As president Buhari said last year, we must all resolve to avoid the situation that led to the June 12 election fiasco. To do that we must all learn to live and play by the rules of the game. We must avoid a repeat of the litany of election inconclusiveness that we witnessed in the last elections.

Abiola might not have been a perfect human being or a perfect politician for that matter but his world views and personal examples synchronised very well with the true dictates of democracy and good governance with a premium on the well-being of the people.

Abiola left a legacy worthy of emulation by today’s leaders. His broad-mindedness was exceptional. So was his quality and practice of regarding every Nigerian, irrespective of ethnicity and religion, as a fellow compatriot worthy of trust and empathy. He was a true believer of merit and one’s worth, always inclined to give another man the benefit of the doubt.

As I wrote on this page last year, Abiola might not have become president but his larger than life image came from his ability to triumph over base and primordial sentiments and an incredible sense of fellow feeling. I concluded that pen-portrait of this incredible Nigerian by saying he might not have been a very good politician – considering how very good Nigerian politicians are – he was definitely a good humanist, a man of the world who was courted by the high and the mighty.

Abiola, upclose
Very well known to the public is the fact that the man M.K.O was a typical grass- to- grace phenomenon. He was never shy to tell whoever cared to listen that like many Nigerians of modest background, he was born into abject poverty. Born on August 24 1937 in Abeokuta, Ogun State, Moshood Kashimawo Olawale Abiola was the 23rd child of his father, Alhaji Alao Salawu Adenekan Abiola.

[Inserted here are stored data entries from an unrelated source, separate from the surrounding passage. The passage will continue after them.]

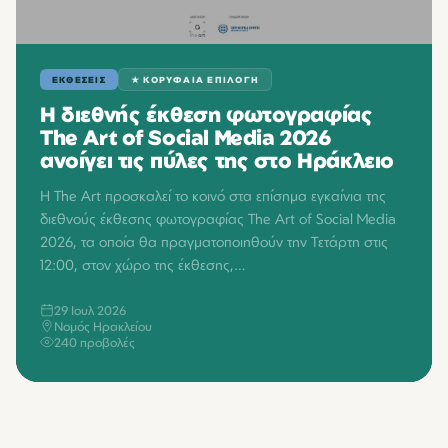
ΕΚΘΕΣΕΙΣ
★ ΚΟΡΥΦΑΙΑ ΕΠΙΛΟΓΗ
Η διεθνής έκθεση φωτογραφίας
The Art of Social Media 2026
ανοίγει τις πύλες της στο Ηράκλειο
Η The Art προσκαλεί το κοινό στα επίσημα εγκαίνια της
διεθνούς έκθεσης φωτογραφίας The Art of Social Media
2026, τα οποία θα πραγματοποιηθούν την Τετάρτη στις
12:00, στον χώρο της έκθεσης,…
29 Ιουλ 2026
Νομός Ηρακλείου
240 προβολές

M.K.O, the brand that would later take the world by storm, was the first child of his father to survive, the first 22 having either died at birth or before they turned one year. His father, not one to succumb easily to fate, christened the new born-child Kashimawo – roughly translated to mean let’s wait and see.

His father lived long enough to see his son grow through poverty – drumming and dancing to pay school fees – to wealth, becoming the first Blackman to rise as the executive vice-president of ITT world-wide. Though he was stupendously rich, he did not allow that to enter his head. Philanthropy defined his life. He believed that the more he gave the more he had. But this man of legendry wealth was not unaware of his limitations. He had occasion to say: “I cannot give everybody money. I wish I could. And If I could, I would but I couldn’t. But I can give hope” And that was more lasting. The hope that Abiola gave was not the type given to Tantalus, unattainable, a mere mirage or a will-o’- de wisp. It was the hope that Nigerians missed by not having an Abiola presidency. What Nigerians missed also was his human touch, an incredible sense of empathy, feeling for others.

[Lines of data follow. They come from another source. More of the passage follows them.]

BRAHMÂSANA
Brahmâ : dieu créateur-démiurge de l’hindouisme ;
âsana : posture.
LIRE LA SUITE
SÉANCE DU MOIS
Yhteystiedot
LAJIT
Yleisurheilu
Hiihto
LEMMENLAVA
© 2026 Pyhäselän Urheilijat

Though he could be brash when occasion called for it, but he couldn’t bear to see a fellow human being suffer. When there was a task to be performed he brooked no obstacle. No hurdle was too much for him to scale.

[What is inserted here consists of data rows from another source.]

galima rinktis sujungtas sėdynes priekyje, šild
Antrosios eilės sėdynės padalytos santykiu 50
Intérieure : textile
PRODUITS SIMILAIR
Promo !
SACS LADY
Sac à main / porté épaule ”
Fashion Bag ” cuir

Now I ask: how many of our big men today would willingly give out their official cars to their paid staff to use on official assignment? Abiola would tell his captain to ferry any of his editors in his private jet for an assignment outside Lagos. I am an eye witness to his humility. On one occasion, I had the luxury of being flown, all alone, in his private jet to represent him at Enugu and, on another occasion, being flown with Dele Giwa, just the two of us, to attend a function in Abuja. That was the legend called M.K.O.